This year, Writer in Residence at Moss Vale High was Lucy Palmer, author of A Bird on My Shoulder and Playing the Game: Life and Politics in Papua New Guinea – Sir Julius Chan. I was fortunate to be part of Lucy’s workshop ‘The Art of Memoir’ the following weekend in the beautiful Wombat Hollow.
Lucy’s provocative introductory tagline – Why write? Because we cannot simply live – was followed by an affirming statement:
Memoir writing is an expression of unending curiosity – a desire to explore what it is to be here, to you
The takeaway handout contains many useful, and familiar, writing prompts, such as
- start with a question
- tell the truth – your truth
- show us, don’t tell us
- use all the senses
- read it aloud
- use prompts
It was this final prompt that drove our writing. We know that objects represent many things – a memorial to a person, a set of circumstances, an event – and provide rich inspiration for storytelling and writing. It is always a revelation that the same object can provoke such disparate responses. And no matter how many times you participate in creative writing with similar activities, the product is of its context: different people, different setting, different emotions.
Wombat Hollow, in the southern highlands region of New South Wales, is an isolated and sprawling bushland retreat with multiple rustic buildings and writing spaces. Inspired by the quiet surroundings, we began by exploring a fresh leaf from the grapevine that straddled a pergola.
Feeling the fresh softness, we companionably wrote, with the only instruction being to sit quietly when we had finished. I began with a gathering of words as I held the leaf in my left hand, allowing myself to drift to a childhood yard and recalled
the warm scent of homeysuckle that cascaded across and over the fence, trawling among the trellis. an abundance of joy.
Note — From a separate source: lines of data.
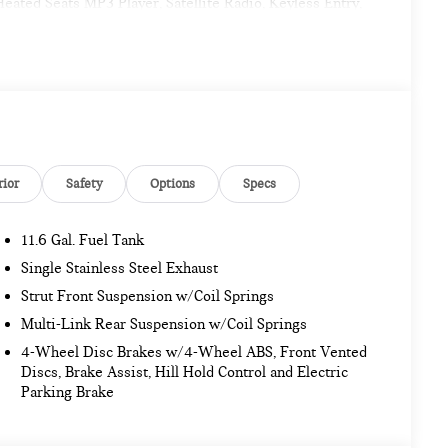
ted Seats MP3 Player, Satellite Radio, Keyless Entry,
 Driving Assistant, harman/kardon® Surround Sound
INI Navigation AR, Parking Assistant Plus. MINI Cooper
ior features a 4 Cylinder Engine with 201 HP at 5000
rior
Safety
Options
Specs
. Pricing analysis performed on 11/14/2022. Horsepower
my calculations based on original manufacturer data for
11.6 Gal. Fuel Tank
Single Stainless Steel Exhaust
Strut Front Suspension w/Coil Springs
Multi-Link Rear Suspension w/Coil Springs
4-Wheel Disc Brakes w/4-Wheel ABS, Front Vented
Discs, Brake Assist, Hill Hold Control and Electric
Parking Brake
Heady sweetness – a wave of scent each time I stepped outside. I would lay on the grass and follow one tendril with my eyes – looping, twisting, turning through a maze of green and white, yellow buds. Distracted by bees, my eyes would often drift toward individual blades of grass – noticing their blunt edges, mown down and brown, or fresh young shoots entering the world with verve and energy. Bees would hover over clover and fly in a mesmerising pattern, their loudness drowning my heartbeat.
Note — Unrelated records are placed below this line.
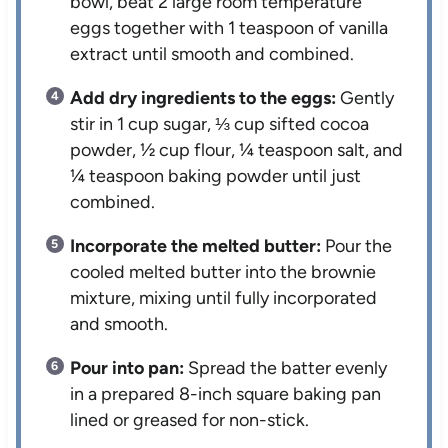
bowl, beat 2 large room temperature
eggs together with 1 teaspoon of vanilla
extract until smooth and combined.
Add dry ingredients to the eggs:
Gently
stir in 1 cup sugar, ⅓ cup sifted cocoa
powder, ½ cup flour, ¼ teaspoon salt, and
¼ teaspoon baking powder until just
combined.
Incorporate the melted butter:
Pour the
cooled melted butter into the brownie
mixture, mixing until fully incorporated
and smooth.
Pour into pan:
Spread the batter evenly
in a prepared 8-inch square baking pan
lined or greased for non-stick.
This first draft was an unexpected moment, and I chose to share this glimpse as a small part of the thoughts that filled my pages.There are words and phrases that exactly capture a moment and could be part of a larger piece. I also found myself drifting toward other writing projects, and took notes on solutions that presented themselves for problems I had been pondering.
Our next exercise was to close out eyes and visualise our bedroom. Staying within my childhood, I thought of
My first Bedroom
Wooden floorboards, always cool to the touch. Twin beds with chenille spreads, dips and tufts of a swirling pattern. Out pillows on the outer wall, heads under a shared window. One or two wall mounted shelves with books and bobs, and one framed print.
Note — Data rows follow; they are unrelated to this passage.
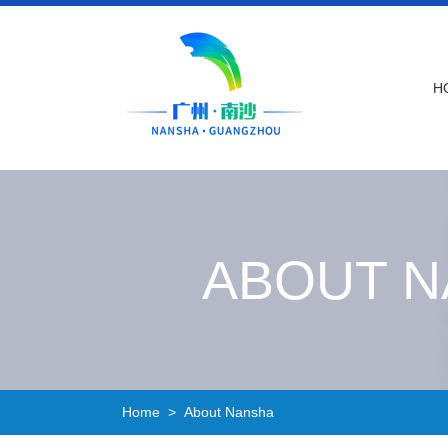
H
ABOUT 
Home
> About Nansha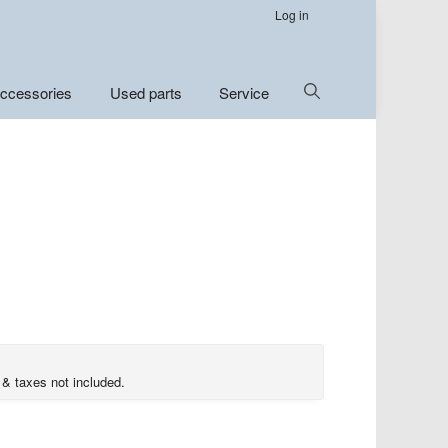
Log in
Show
ccessories
Used parts
Service
Search
 & taxes not included.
It seemed to encompass the room. Always watching. The faded colour print of a mountainside path, two small children running and laughing. A huge angel hovering, hand extended to protect them should they step too close to the edge, or fall.
The storm blew up just after bedtime, electrically charged after a hot summer’s day. Lightning flickered and x-rayed the curtain. Each thunder crack shook our world – heads tucked beneath pillows, ears smothered with elbows.
In the quiet raining lull, we reminded each other to flatten ourselves: against the wall! Against the wall! We knew lightning couldn’t bend around corners, could not stretch its fingers through our window and strike our lives.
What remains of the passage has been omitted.